The fate of Auckland Road as a Healthy Street experiment is about to come under scrutiny. It is almost unbelievable that there would be any opposition to a Healthy Street, but sadly these questions need to be answered.
- Is this a democratic issue?
- Is the Climate Crisis relevant?
- Do Low Traffic Neighbourhoods work?
- Are measures to restrict motor vehicles being attempted elsewhere?
- Have any measures to restrict motor vehicles anywhere in the world not met with virulent opposition?
Is this a democratic issue?
Was the Scrutiny Committee called in before the unleashing of:
- 200 million miles of extra traffic on Croydon Streets from 2010 to 2019?
- or 3.9 billion miles on London’s residential roads between 2009 and 2019?
Yet here we are making judgment on an ‘unclassified road’ of 1.1 miles which carries around 10,000 journeys a day.
But yes, it is a democratic issue.
Reducing traffic and encouraging active travel is the policy of the democratically elected government, the democratically elected Mayor of London and democratically elected Croydon Council.
The council has published many documents over the years outlining their plans to reduce traffic and encourage active travel. Their latest election manifesto confirmed this commitment.
Local residents have been campaigning to reduce volume and speed of traffic for 10 years. This culminated in a meeting – Healthy Streets for All – in January 2020. Speakers included Steve Reed MP, Councillor Stuart King, then Cabinet Member for Transport at Croydon Council and local councillor Nina Degrads. Steve Reed even proposed a Low Traffic Neighbourhood!
Is all the above trumped by a small proportion of residents (15%) who oppose measures to reduce traffic and who are not representative of the community in terms of their affluence, age, or ethnicity?
Is the Climate Crisis relevant?
Transport remains the largest source of carbon dioxide emissions in the UK, accounting for 34 per cent in 2019. The country’s cars are now responsible for more CO2 than the entire power sector, for example.
More than half of vehicle journeys in Croydon are less than 3km. Surely this is an easy target to convert to active travel, provided there is safe space for people to cycle and walk (a primary objective of LTNs).
Do Low Traffic Neighbourhoods work?
Silly question No.1. Of course they do, as demonstrated all over the world. Cities on the continent started more than 40 years ago and they are reaping the benefits of pleasant, safe, and unpolluted streets. Cycling levels are 13 times greater in the Netherlands.
Exhaustive monitoring of Waltham Forest LTN shows increases in active travel and decreases in road traffic injuries, car ownership and crime.

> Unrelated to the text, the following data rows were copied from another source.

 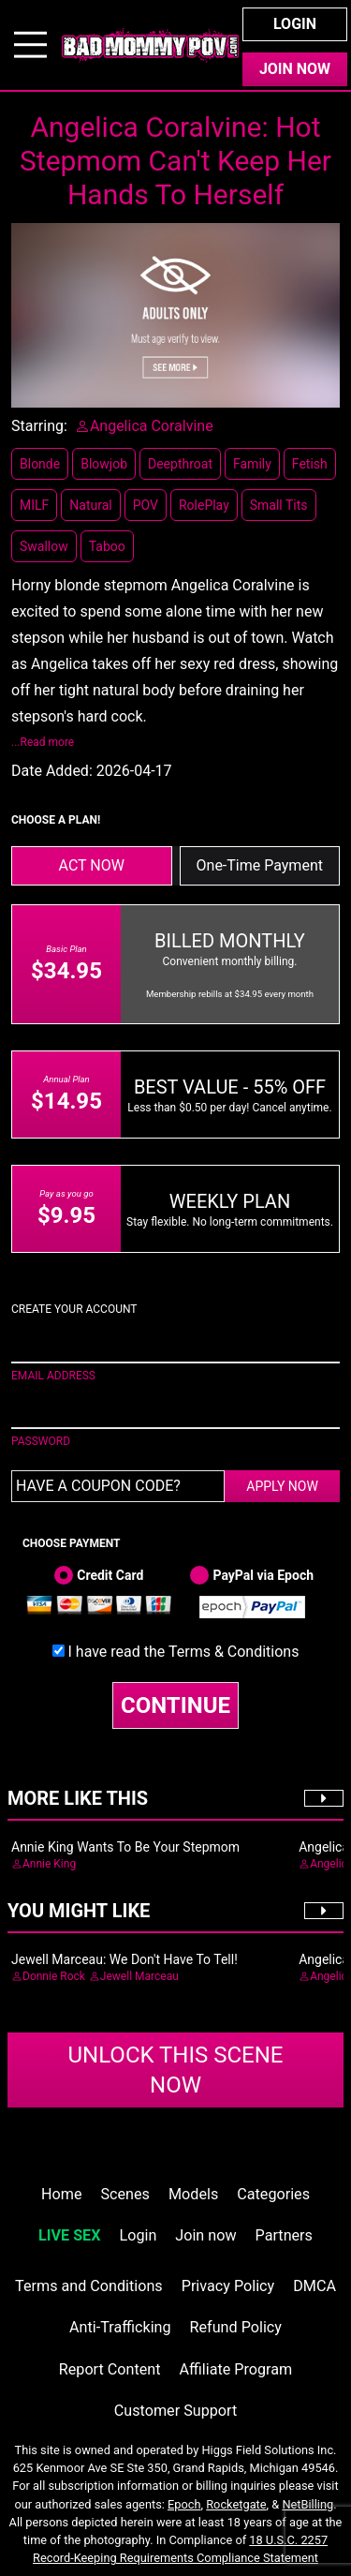 I want to click on Taboo, so click(x=107, y=546).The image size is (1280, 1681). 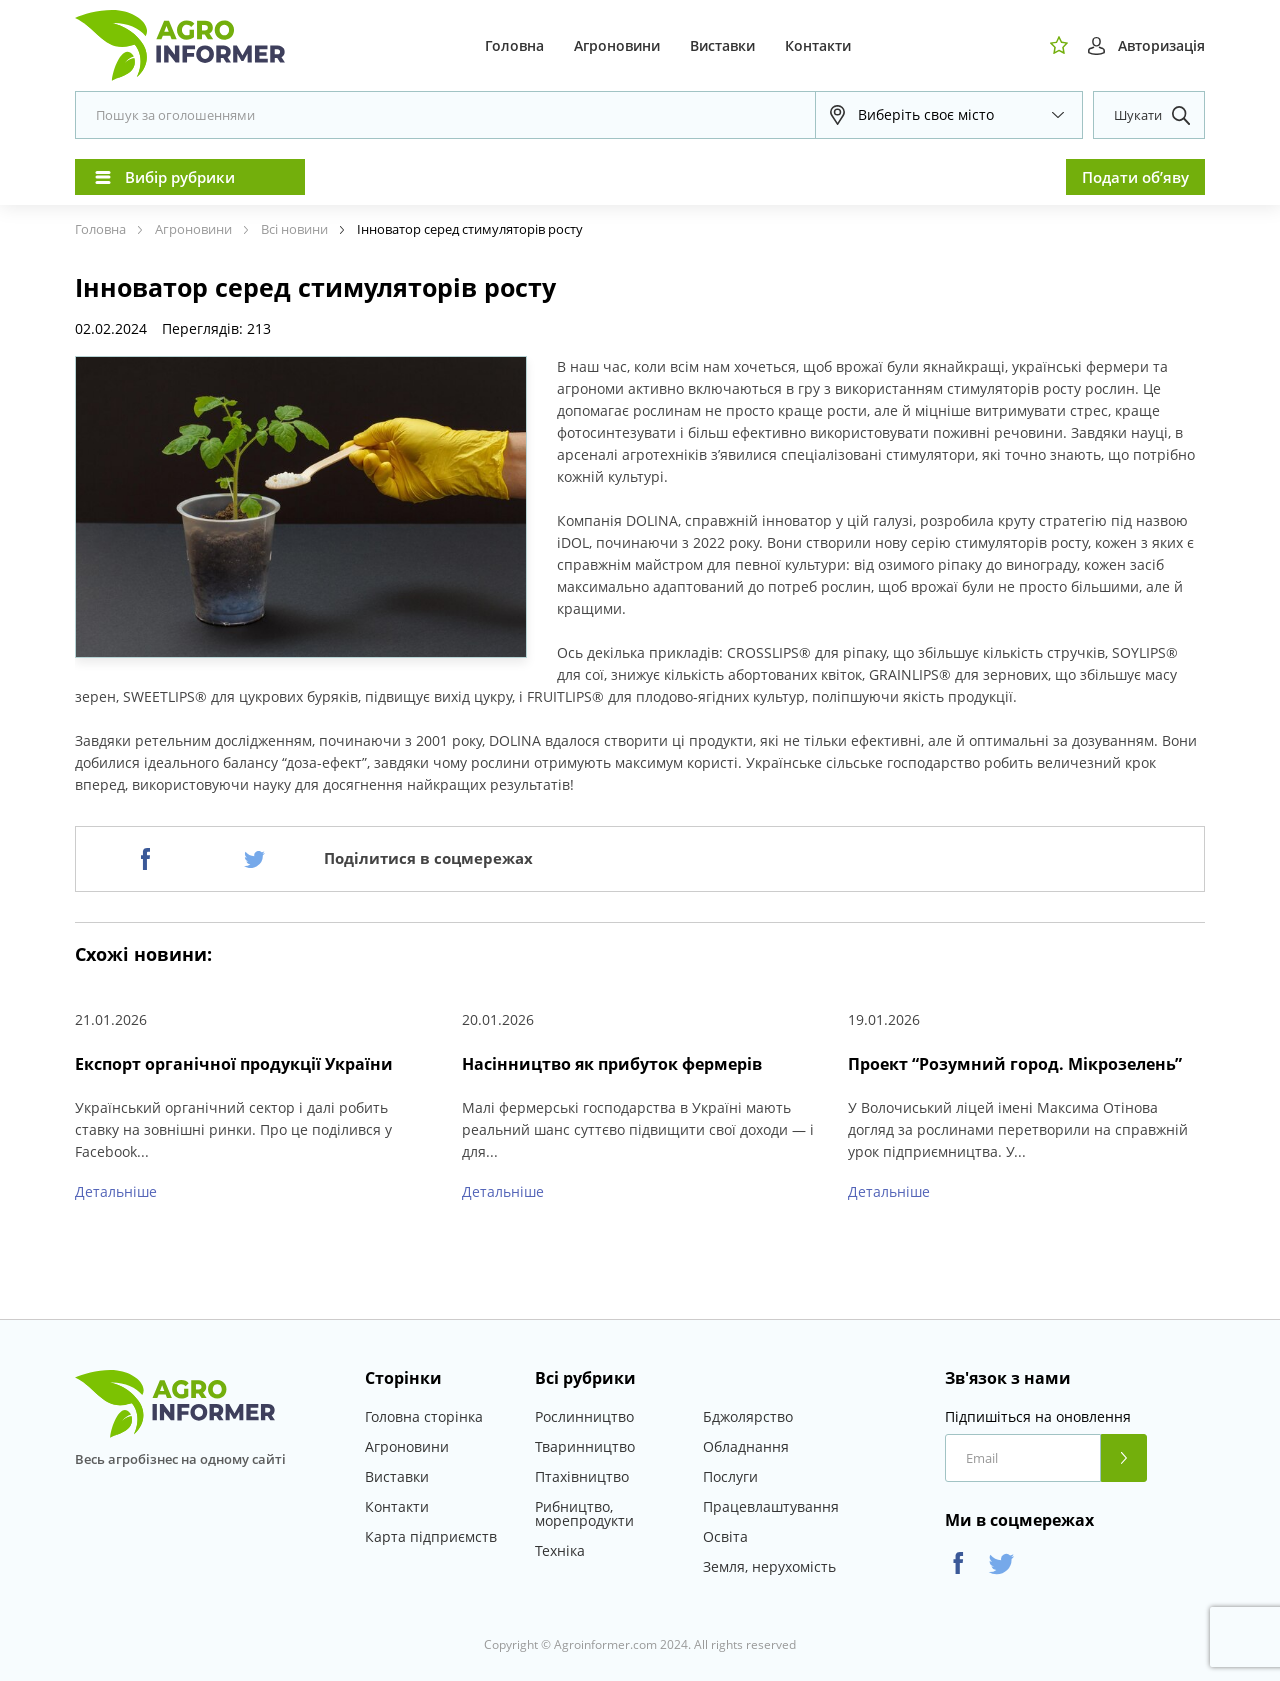 What do you see at coordinates (584, 1513) in the screenshot?
I see `Рибництво, морепродукти` at bounding box center [584, 1513].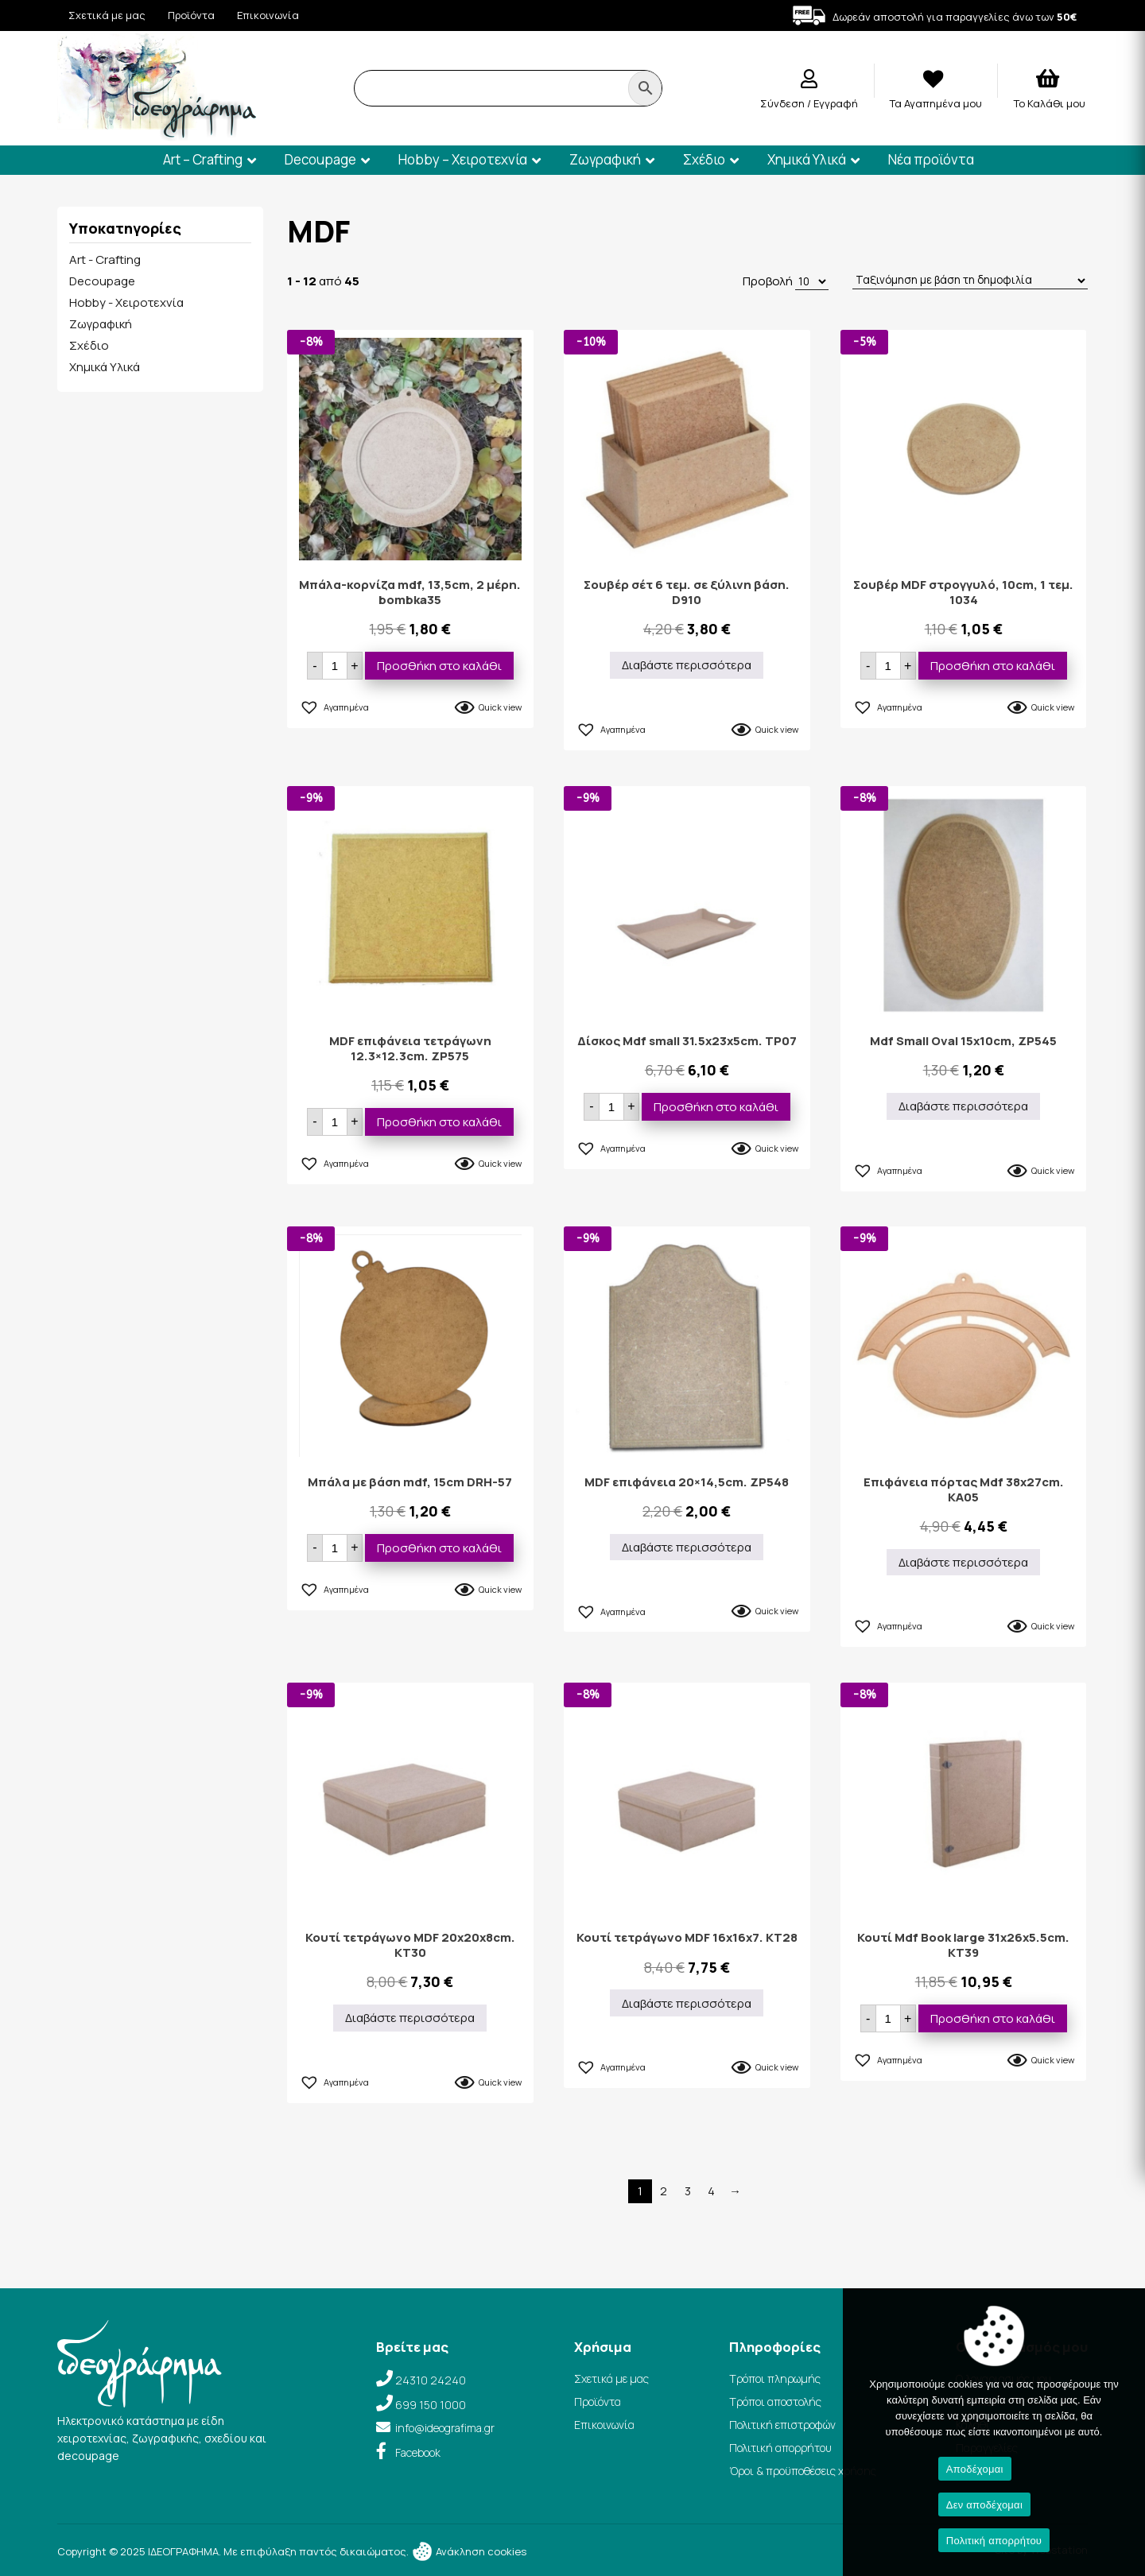 The image size is (1145, 2576). Describe the element at coordinates (963, 1562) in the screenshot. I see `Διαβάστε περισσότερα [Διαβάστε περισσότερα για “Επιφάνεια πόρτας Mdf 38x27cm. KA05”]` at that location.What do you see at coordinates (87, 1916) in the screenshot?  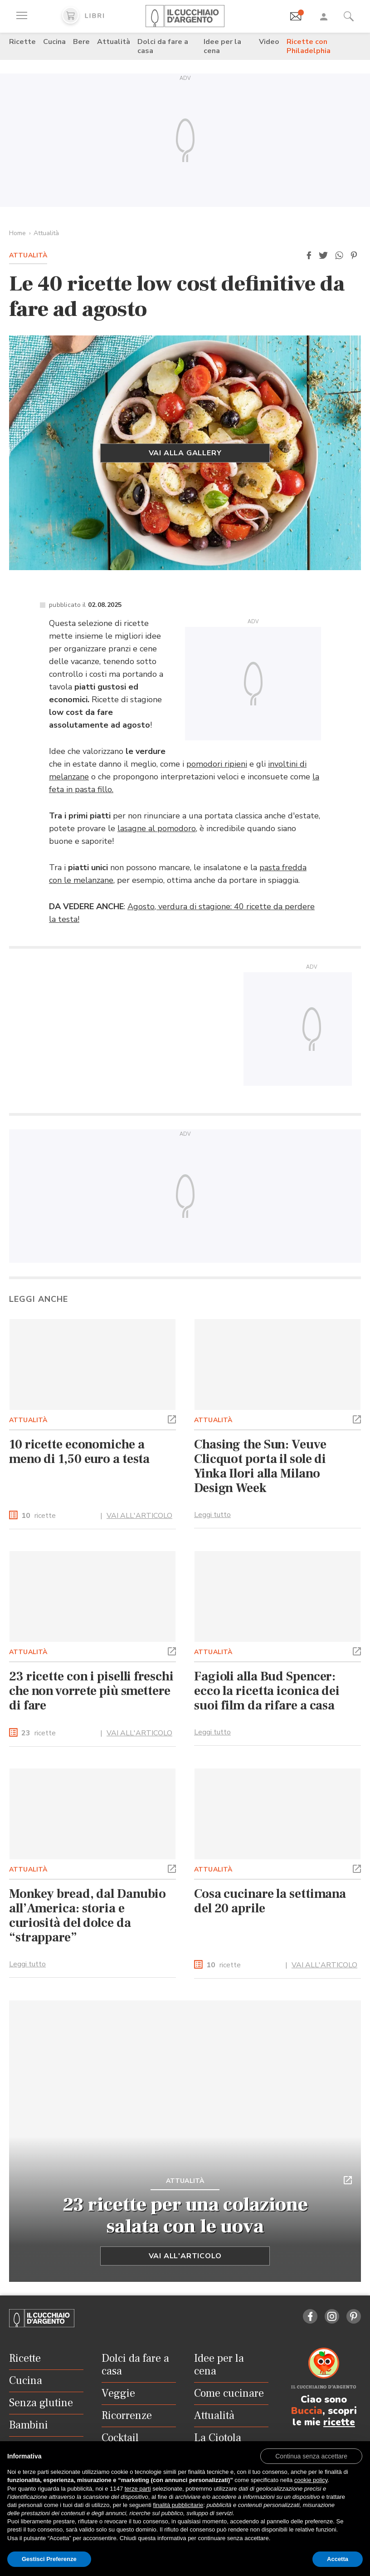 I see `Monkey bread, dal Danubio all’America: storia e curiosità del dolce da “strappare”` at bounding box center [87, 1916].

But was our short-lived experiment on Auckland Road a success?
Some measures to judge:
- Vast increase in walking; increase in cycling
- More children cycling to school and many, many more pupils wanting to
- Much reduced traffic
Is the experimental Healthy Street scheme better?
Yes, it is much better. It addresses all the issues of the original scheme:
- Emergency access
- Access to doctors’ surgery
- Disabled people access
- Residents access
- Access for teachers and social workers
- Direct routes for residents
But what about traffic on boundary roads?
Virtually all studies of road space reallocation show an overall reduction in traffic. This phenomenon is referred to as Evaporating Traffic. But in most cases there is an increase in traffic on boundary roads but this is nowhere near the decrease in overall traffic.
Does increased traffic on boundary roads prove the LTN is not working?
LTNs are not magic wands. They are the carrot. They provide safe space for people who are currently driving (on main roads too) to try out active travel and discover the benefits of a healthier life-style.
LTNs are not the cause of too much traffic on main roads. The cause is too much driving.
Those who want a decrease in traffic on main roads (and LTN supporters do) should be campaigning for the introduction of sticks: road user-charging; increases in fuel duty; reduced parking, and other carrots: more car clubs; parklets; better public transport.
Are measures to restrict motor vehicles being attempted elsewhere?
Silly question No.2. They are so successful that cities all over the world (including the land of the motor vehicle, USA) are creating People Friendly Streets.
London, New York, Paris…
Have any measures to restrict motor vehicles anywhere in the world not met with virulent opposition?
The response to any measures to restrict motor vehicles has been universally the same. Even in the Netherlands community leaders received death threats.
Waltham Forest LTN which initially attracted much hostility is no longer controversial.
Disinformation and the perverse misuse of data are also universal.
The car lobby will not go quietly. Neither did the smoking lobby and the fossil fuel industry.